Prompt
All of the data, word for word and free of pictures, is the expected result.

Records for processing
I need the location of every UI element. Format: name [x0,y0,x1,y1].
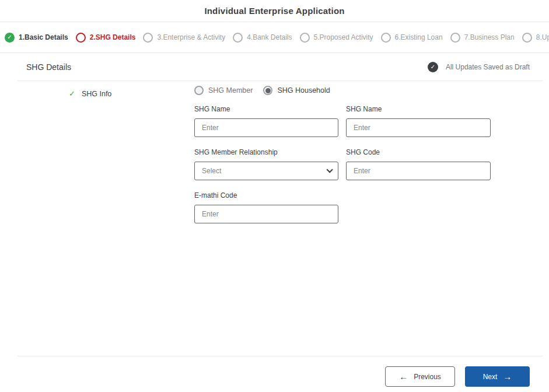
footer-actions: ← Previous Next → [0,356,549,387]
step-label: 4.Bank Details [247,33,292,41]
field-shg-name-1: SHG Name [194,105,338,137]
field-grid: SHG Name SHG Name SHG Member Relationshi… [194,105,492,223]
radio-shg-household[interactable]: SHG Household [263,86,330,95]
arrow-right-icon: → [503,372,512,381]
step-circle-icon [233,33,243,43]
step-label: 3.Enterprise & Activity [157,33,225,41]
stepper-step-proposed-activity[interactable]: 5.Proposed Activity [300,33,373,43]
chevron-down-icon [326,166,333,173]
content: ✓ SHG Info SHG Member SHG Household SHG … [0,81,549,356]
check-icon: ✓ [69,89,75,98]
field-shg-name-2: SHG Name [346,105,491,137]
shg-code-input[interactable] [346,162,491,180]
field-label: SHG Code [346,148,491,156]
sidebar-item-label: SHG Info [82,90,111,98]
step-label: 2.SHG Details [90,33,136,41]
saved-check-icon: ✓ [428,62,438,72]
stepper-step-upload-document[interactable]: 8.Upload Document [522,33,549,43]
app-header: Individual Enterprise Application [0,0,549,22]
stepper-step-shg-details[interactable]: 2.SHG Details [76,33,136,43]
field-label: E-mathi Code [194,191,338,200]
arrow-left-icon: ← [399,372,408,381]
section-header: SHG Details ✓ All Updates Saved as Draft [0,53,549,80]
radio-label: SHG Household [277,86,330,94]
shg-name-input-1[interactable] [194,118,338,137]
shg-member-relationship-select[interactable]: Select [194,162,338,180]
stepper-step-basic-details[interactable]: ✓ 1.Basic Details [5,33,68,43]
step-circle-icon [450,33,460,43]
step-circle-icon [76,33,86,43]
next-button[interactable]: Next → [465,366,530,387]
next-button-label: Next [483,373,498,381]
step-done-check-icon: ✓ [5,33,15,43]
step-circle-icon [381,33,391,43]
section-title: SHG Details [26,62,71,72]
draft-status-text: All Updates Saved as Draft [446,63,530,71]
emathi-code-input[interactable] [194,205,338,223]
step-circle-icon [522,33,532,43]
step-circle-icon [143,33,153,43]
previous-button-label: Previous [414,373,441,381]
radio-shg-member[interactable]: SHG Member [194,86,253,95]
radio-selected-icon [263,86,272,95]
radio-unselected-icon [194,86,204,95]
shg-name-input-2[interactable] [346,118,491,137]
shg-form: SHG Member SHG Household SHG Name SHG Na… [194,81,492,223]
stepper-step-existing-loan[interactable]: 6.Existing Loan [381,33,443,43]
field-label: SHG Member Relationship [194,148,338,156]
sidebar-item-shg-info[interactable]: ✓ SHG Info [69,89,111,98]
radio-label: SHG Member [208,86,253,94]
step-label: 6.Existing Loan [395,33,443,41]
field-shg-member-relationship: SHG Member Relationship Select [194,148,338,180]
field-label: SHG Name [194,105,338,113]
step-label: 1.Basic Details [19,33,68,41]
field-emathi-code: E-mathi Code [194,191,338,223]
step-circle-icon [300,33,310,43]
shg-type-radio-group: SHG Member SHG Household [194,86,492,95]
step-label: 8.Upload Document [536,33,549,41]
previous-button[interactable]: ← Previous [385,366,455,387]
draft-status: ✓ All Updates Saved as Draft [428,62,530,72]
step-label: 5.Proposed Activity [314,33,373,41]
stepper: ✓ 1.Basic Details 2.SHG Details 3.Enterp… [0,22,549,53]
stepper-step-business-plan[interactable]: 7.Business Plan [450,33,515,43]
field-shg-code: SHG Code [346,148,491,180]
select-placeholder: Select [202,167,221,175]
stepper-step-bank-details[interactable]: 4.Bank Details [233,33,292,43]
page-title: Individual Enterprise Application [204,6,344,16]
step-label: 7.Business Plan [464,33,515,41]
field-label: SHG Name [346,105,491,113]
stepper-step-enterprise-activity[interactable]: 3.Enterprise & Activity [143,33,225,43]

Exercise answer
I need the location of every UI element. Format: name [x0,y0,x1,y1].
footer-actions: ← Previous Next → [0,356,549,387]
step-label: 4.Bank Details [247,33,292,41]
field-shg-name-1: SHG Name [194,105,338,137]
field-grid: SHG Name SHG Name SHG Member Relationshi… [194,105,492,223]
radio-shg-household[interactable]: SHG Household [263,86,330,95]
arrow-right-icon: → [503,372,512,381]
step-circle-icon [233,33,243,43]
step-label: 3.Enterprise & Activity [157,33,225,41]
stepper-step-proposed-activity[interactable]: 5.Proposed Activity [300,33,373,43]
chevron-down-icon [326,166,333,173]
content: ✓ SHG Info SHG Member SHG Household SHG … [0,81,549,356]
check-icon: ✓ [69,89,75,98]
field-shg-name-2: SHG Name [346,105,491,137]
shg-code-input[interactable] [346,162,491,180]
field-label: SHG Code [346,148,491,156]
sidebar-item-label: SHG Info [82,90,111,98]
step-label: 2.SHG Details [90,33,136,41]
saved-check-icon: ✓ [428,62,438,72]
stepper-step-upload-document[interactable]: 8.Upload Document [522,33,549,43]
app-header: Individual Enterprise Application [0,0,549,22]
stepper-step-shg-details[interactable]: 2.SHG Details [76,33,136,43]
field-label: E-mathi Code [194,191,338,200]
arrow-left-icon: ← [399,372,408,381]
section-header: SHG Details ✓ All Updates Saved as Draft [0,53,549,80]
radio-label: SHG Household [277,86,330,94]
shg-name-input-1[interactable] [194,118,338,137]
shg-member-relationship-select[interactable]: Select [194,162,338,180]
stepper-step-basic-details[interactable]: ✓ 1.Basic Details [5,33,68,43]
step-circle-icon [450,33,460,43]
step-circle-icon [76,33,86,43]
next-button[interactable]: Next → [465,366,530,387]
next-button-label: Next [483,373,498,381]
step-done-check-icon: ✓ [5,33,15,43]
step-circle-icon [381,33,391,43]
section-title: SHG Details [26,62,71,72]
draft-status-text: All Updates Saved as Draft [446,63,530,71]
emathi-code-input[interactable] [194,205,338,223]
step-circle-icon [522,33,532,43]
step-circle-icon [143,33,153,43]
previous-button-label: Previous [414,373,441,381]
radio-shg-member[interactable]: SHG Member [194,86,253,95]
radio-selected-icon [263,86,272,95]
radio-unselected-icon [194,86,204,95]
shg-name-input-2[interactable] [346,118,491,137]
shg-form: SHG Member SHG Household SHG Name SHG Na… [194,81,492,223]
stepper-step-existing-loan[interactable]: 6.Existing Loan [381,33,443,43]
field-label: SHG Member Relationship [194,148,338,156]
sidebar-item-shg-info[interactable]: ✓ SHG Info [69,89,111,98]
radio-label: SHG Member [208,86,253,94]
step-label: 6.Existing Loan [395,33,443,41]
field-shg-member-relationship: SHG Member Relationship Select [194,148,338,180]
field-label: SHG Name [194,105,338,113]
step-label: 1.Basic Details [19,33,68,41]
field-emathi-code: E-mathi Code [194,191,338,223]
step-circle-icon [300,33,310,43]
shg-type-radio-group: SHG Member SHG Household [194,86,492,95]
step-label: 8.Upload Document [536,33,549,41]
previous-button[interactable]: ← Previous [385,366,455,387]
draft-status: ✓ All Updates Saved as Draft [428,62,530,72]
step-label: 5.Proposed Activity [314,33,373,41]
stepper: ✓ 1.Basic Details 2.SHG Details 3.Enterp… [0,22,549,53]
stepper-step-business-plan[interactable]: 7.Business Plan [450,33,515,43]
field-shg-code: SHG Code [346,148,491,180]
select-placeholder: Select [202,167,221,175]
stepper-step-bank-details[interactable]: 4.Bank Details [233,33,292,43]
page-title: Individual Enterprise Application [204,6,344,16]
step-label: 7.Business Plan [464,33,515,41]
field-label: SHG Name [346,105,491,113]
stepper-step-enterprise-activity[interactable]: 3.Enterprise & Activity [143,33,225,43]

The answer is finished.